Discovery of gene that regulates tumors in neuroblastoma

Virginia Commonwealth University researchers have identified a gene that may play a key role in regulating tumor progression in neuroblastoma, a form of cancer usually found in young children. Scientists hope the finding could lead to an effective therapy to inhibit the expression of this gene.

According to Paul B. Fisher, M.Ph., Ph.D., who is the first incumbent of the Thelma Newmeyer Corman Endowed Chair in Cancer Research with the VCU Massey Cancer Center, and Seok-Geun Lee, Ph.D., assistant professor in the VCU Department of Human and Molecular Genetics, co-lead investigators of the study, the team has shown that astrocyte elevated gene-1, AEG-1, a cancer promoting gene, is frequently activated in neuroblastoma.

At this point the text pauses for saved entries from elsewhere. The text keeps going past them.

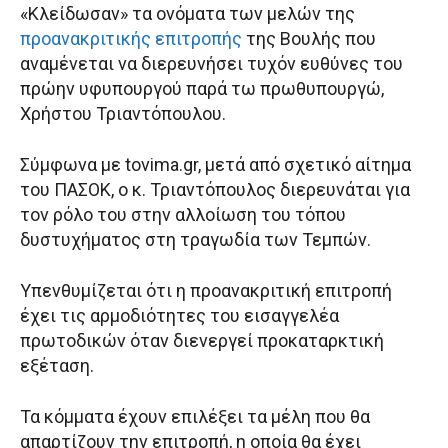
«Κλείδωσαν» τα ονόματα των μελών της
προανακριτικής επιτροπής
της Βουλής που
αναμένεται να διερευνήσει τυχόν ευθύνες του
πρώην υφυπουργού παρά τω πρωθυπουργώ,
Χρήστου Τριαντόπουλου.
Σύμφωνα με tovima.gr, μετά από σχετικό αίτημα
του ΠΑΣΟΚ, ο κ. Τριαντόπουλος διερευνάται για
τον ρόλο του στην αλλοίωση του τόπου
δυστυχήματος στη τραγωδία των Τεμπών.
Υπενθυμίζεται ότι η προανακριτική επιτροπή
έχει τις αρμοδιότητες του εισαγγελέα
πρωτοδικών όταν διενεργεί προκαταρκτική
εξέταση.
Τα κόμματα έχουν επιλέξει τα μέλη που θα
απαρτίζουν την επιτροπή, η οποία θα έχει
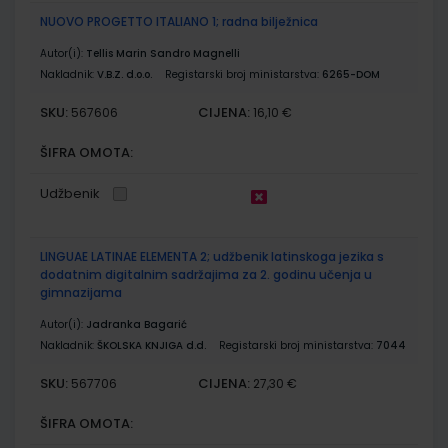
NUOVO PROGETTO ITALIANO 1; radna bilježnica
Autor(i):
Tellis Marin Sandro Magnelli
Nakladnik:
V.B.Z. d.o.o.
Registarski broj ministarstva:
6265-DOM
SKU:
CIJENA:
567606
16,10 €
ŠIFRA OMOTA:
Udžbenik
LINGUAE LATINAE ELEMENTA 2; udžbenik latinskoga jezika s
dodatnim digitalnim sadržajima za 2. godinu učenja u
gimnazijama
Autor(i):
Jadranka Bagarić
Nakladnik:
ŠKOLSKA KNJIGA d.d.
Registarski broj ministarstva:
7044
SKU:
CIJENA:
567706
27,30 €
ŠIFRA OMOTA:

In the study published online in the May issue of the journal Oncogene, Fisher, Lee and their team found that the elevated expression of AEG-1 makes cancer cells highly aggressive and resistant to factors that may influence cell suicide, and that loss of AEG-1 reduces the tumor-causing properties of highly aggressive neuroblastoma cells. Additionally, the expression of AEG-1 was significantly elevated in six of 10 neuroblastoma patient-derived samples compared to normal peripheral nerve tissues.

Furthermore, they have shown the potential correlation between AEG-1 and MYCN in neuroblastoma. MYCN is a known genetic determinant of neuroblastoma and elevated levels have been observed in one third of neuroblastoma patients. MYCN is linked to aggressive tumor formation and poor clinical outcome.

"We believe that activation of AEG-1 in addition to MYCN is critical to the development and progression of neuroblastoma. This works shows that AEG-1 plays a crucial role in the development and progression of neuroblastoma through activating important signaling pathway and induction of MYCN," said Fisher, who also is professor and chair of the Department of Human and Molecular Genetics, and director of the VCU Institute of Molecular Medicine in the VCU School of Medicine.

"In addition, we have shown that AEG-1 could be a potential prognostic marker for neuroblastoma and a potential target for novel therapeutic strategies for neuroblastoma patients," he said.

The team has already begun analyzing the expression of AEG-1 and its relationship with MYCN status in neuroblastoma patient samples. Through collaboration with John Maris, M.D., chair of neuroblastoma research at the University of Pennsylvania School of Medicine, the team will acquire data from approximately 2,000 neuroblastoma patient tissues. They will also test if inactivation of AEG-1 using small interfering RNA could be a therapeutic intervention for neuroblastoma through second collaborative effort with Bill Weiss, M.D., associate professor of Neurology at the University of California, San Francisco.